If you can’t answer “Yes” to all of these questions, you should delay scaling your outbound email efforts until you have the appropriate foundational elements in place.
To safeguard your sender reputation and prioritize essential communications, you should use separate domains for Corporate, Product/Transactional, and outbound Sales/Commercial emails. By segmenting your email domains, you can monitor each domain’s health and ensure high-priority emails—like transactional messages for invoices or password resets—remain unaffected by the performance or reputation of your sales emails.
As of 2024, Google and Yahoo will automatically classify emails lacking valid SPF, DKIM, and DMARC authentication as spam. Even if your recipients aren’t using Google or Yahoo, most ISPs are evaluating these authentication protocols to determine your sender legitimacy. Ensuring your domains are authenticated can significantly reduce your chances of being flagged as spam, increasing the chances that your beautifully written email will be seen.
Consider this: how many emails can one human realistically send in a day? While the answer varies from person to person, the accepted limit for outbound sales emails is to send less than 50 per account per day. Higher volumes raise red flags for ISPs that you are sending bulk, less relevant email, increasing the likelihood of emails being marked as spam.
And if you’re sending multi-step email sequences, don’t forget the compounding impact of the volume of follow-on emails in the sequence. Don’t make the mistake of sending 50 new email #1s in a 5 step sequence, and wonder why you’re over the 50 email limit at the end of the week.
If you need to send more than the 50-email-per-day limit, you will likely need multiple email accounts and sending domains for your outbound activities. This separation can create managerial hassles, but it helps distribute your email volume, helping protect your program from potential deliverability issues. For example:
(And BTW, if you are sending more than 50 emails a day, you’re probably not effectively customizing and personalizing the emails to achieve the higher engagement rates that you really want.)
Launching an outbound campaign without warming up your domains and inboxes is risky. A multi-week warm-up phase, where accounts send and receive low volumes of emails, signals legitimacy helping emails land in recipients’ inboxes rather than their spam folders. Domain and Inbox warming are not a cure-all for deliverability issues, but are an important first step to getting your program running.
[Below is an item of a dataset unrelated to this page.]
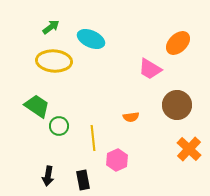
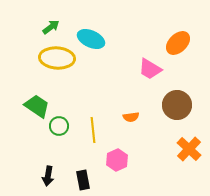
yellow ellipse: moved 3 px right, 3 px up
yellow line: moved 8 px up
Only use emails sourced from reputable platforms like ZoomInfo, Apollo, or Seamless.ai, and ensure you have the legal right to contact those recipients for commercial purposes. Be sure that you comply with both the platform’s policies and your own privacy guidelines when contacting individuals that have not explicitly opted-in to email from you.
It’s essential to validate each contact’s email using tools like NeverBounce, Zero Bounce, or EmailListVerify to remove inactive emails or spam traps. This additional step helps improve your email efficiency and helps avoid sending emails to invalid addresses, which can harm your sender reputation and waste resources.
Adopt a deliverability-first approach to maximize open rates on your first couple of emails to a recipient. Avoid elements like email open tracking, images, attachments, links, and spam-trigger words which ISPs closely monitor. You can start sending links, files and attachments once your recipients start to respond and you’re engaged in more of a dialogue with them.
Regularly test your domain health and inbox placement to ensure steady performance across your campaigns.
Also, vary your sending times and use spintax to subtly randomize the content of each email. It’s a clear signal to the ISPs if you send out all of your emails at the same time, with identical content. This shouldn’t be an issue since you’re personalizing each email to make it relevant to the recipient, but use your email platform to help you mimic real human behaviors.
Studies show email engagement decreases after the first two messages in a nurture sequence.
Rather than overwhelming recipients with a lengthy 7-step email flow, consider pausing after two messages and re-engaging with them later when their situation may have changed.
Also given the declining effectiveness of email, be sure you’re thinking about a multi-channel approach involving LinkedIn messages, physical mail or phone calls to create engagement. Email is valuable and important, but it is not a silver bullet.
Extensive testing your email content, timing, steps and targeting can help you increase your open and engagement rates over time. Constantly refine your approach to meet your audience’s preferences and maximize engagement.